◆ Task objective ◆
Output the complete listing exactly, please, and keep the pictures out of it.

◆ Entries shown ◆
_ _ _ _

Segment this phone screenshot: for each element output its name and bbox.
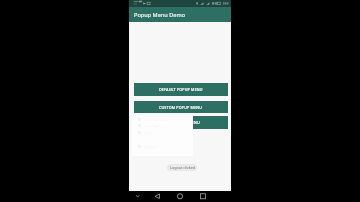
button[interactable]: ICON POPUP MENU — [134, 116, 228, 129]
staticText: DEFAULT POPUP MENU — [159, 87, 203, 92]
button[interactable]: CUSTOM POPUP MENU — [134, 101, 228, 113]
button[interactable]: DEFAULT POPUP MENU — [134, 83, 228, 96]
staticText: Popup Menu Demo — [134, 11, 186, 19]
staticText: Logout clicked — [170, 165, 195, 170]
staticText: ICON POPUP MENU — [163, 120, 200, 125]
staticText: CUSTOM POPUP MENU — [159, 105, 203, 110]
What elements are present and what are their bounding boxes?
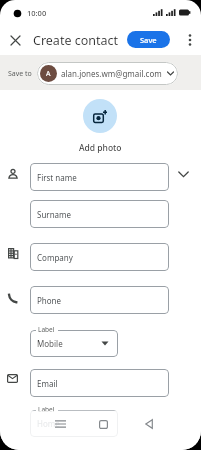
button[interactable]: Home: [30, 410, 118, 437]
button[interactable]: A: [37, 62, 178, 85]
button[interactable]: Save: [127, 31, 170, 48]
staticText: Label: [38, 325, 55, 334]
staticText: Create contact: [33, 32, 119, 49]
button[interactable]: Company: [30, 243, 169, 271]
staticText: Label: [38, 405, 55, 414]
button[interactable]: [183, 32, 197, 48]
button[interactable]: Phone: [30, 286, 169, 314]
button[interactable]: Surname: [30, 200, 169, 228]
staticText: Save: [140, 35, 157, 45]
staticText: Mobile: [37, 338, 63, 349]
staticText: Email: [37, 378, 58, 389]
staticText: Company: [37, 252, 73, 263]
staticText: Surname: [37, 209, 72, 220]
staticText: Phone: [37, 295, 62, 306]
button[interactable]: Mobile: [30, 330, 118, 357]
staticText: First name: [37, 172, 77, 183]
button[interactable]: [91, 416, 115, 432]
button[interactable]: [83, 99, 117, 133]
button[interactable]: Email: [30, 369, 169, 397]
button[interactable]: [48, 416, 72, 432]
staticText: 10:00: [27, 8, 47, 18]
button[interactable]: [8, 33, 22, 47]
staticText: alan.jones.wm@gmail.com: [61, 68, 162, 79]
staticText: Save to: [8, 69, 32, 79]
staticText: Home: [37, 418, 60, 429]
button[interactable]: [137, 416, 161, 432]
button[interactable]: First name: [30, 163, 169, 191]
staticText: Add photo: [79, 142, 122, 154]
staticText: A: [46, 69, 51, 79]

_ _ _ _

◆ Your solution ◆
Segment this phone screenshot: for each element output its name and bbox.
button[interactable]: ICON POPUP MENU — [134, 116, 228, 129]
staticText: DEFAULT POPUP MENU — [159, 87, 203, 92]
button[interactable]: CUSTOM POPUP MENU — [134, 101, 228, 113]
button[interactable]: DEFAULT POPUP MENU — [134, 83, 228, 96]
staticText: Popup Menu Demo — [134, 11, 186, 19]
staticText: Logout clicked — [170, 165, 195, 170]
staticText: ICON POPUP MENU — [163, 120, 200, 125]
staticText: CUSTOM POPUP MENU — [159, 105, 203, 110]
What elements are present and what are their bounding boxes?
button[interactable]: Home: [30, 410, 118, 437]
button[interactable]: A: [37, 62, 178, 85]
button[interactable]: Save: [127, 31, 170, 48]
staticText: Label: [38, 325, 55, 334]
staticText: Create contact: [33, 32, 119, 49]
button[interactable]: Company: [30, 243, 169, 271]
staticText: Label: [38, 405, 55, 414]
button[interactable]: [183, 32, 197, 48]
button[interactable]: Phone: [30, 286, 169, 314]
button[interactable]: Surname: [30, 200, 169, 228]
staticText: Save: [140, 35, 157, 45]
staticText: Mobile: [37, 338, 63, 349]
staticText: Email: [37, 378, 58, 389]
staticText: Company: [37, 252, 73, 263]
staticText: Surname: [37, 209, 72, 220]
staticText: Phone: [37, 295, 62, 306]
button[interactable]: Mobile: [30, 330, 118, 357]
staticText: First name: [37, 172, 77, 183]
button[interactable]: [91, 416, 115, 432]
button[interactable]: [83, 99, 117, 133]
button[interactable]: Email: [30, 369, 169, 397]
button[interactable]: [48, 416, 72, 432]
staticText: 10:00: [27, 8, 47, 18]
button[interactable]: [8, 33, 22, 47]
staticText: alan.jones.wm@gmail.com: [61, 68, 162, 79]
staticText: Save to: [8, 69, 32, 79]
staticText: Home: [37, 418, 60, 429]
button[interactable]: [137, 416, 161, 432]
button[interactable]: First name: [30, 163, 169, 191]
staticText: Add photo: [79, 142, 122, 154]
staticText: A: [46, 69, 51, 79]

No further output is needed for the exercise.